__Exercise data__.
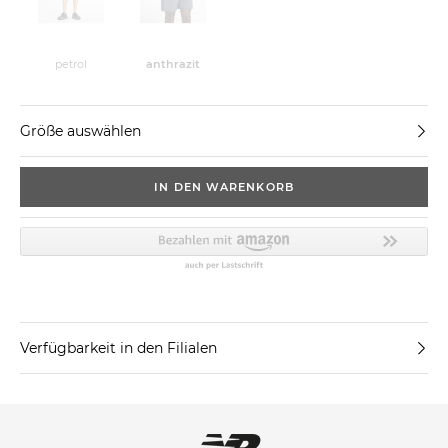
petrol
anthrazit
Größe auswählen
IN DEN WARENKORB
Verfügbarkeit in den Filialen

__Task objective__. Before you return the listing, strip out its pictures; all else must match exactly.

__Result below__.
petrol
anthrazit
Größe auswählen
IN DEN WARENKORB
Verfügbarkeit in den Filialen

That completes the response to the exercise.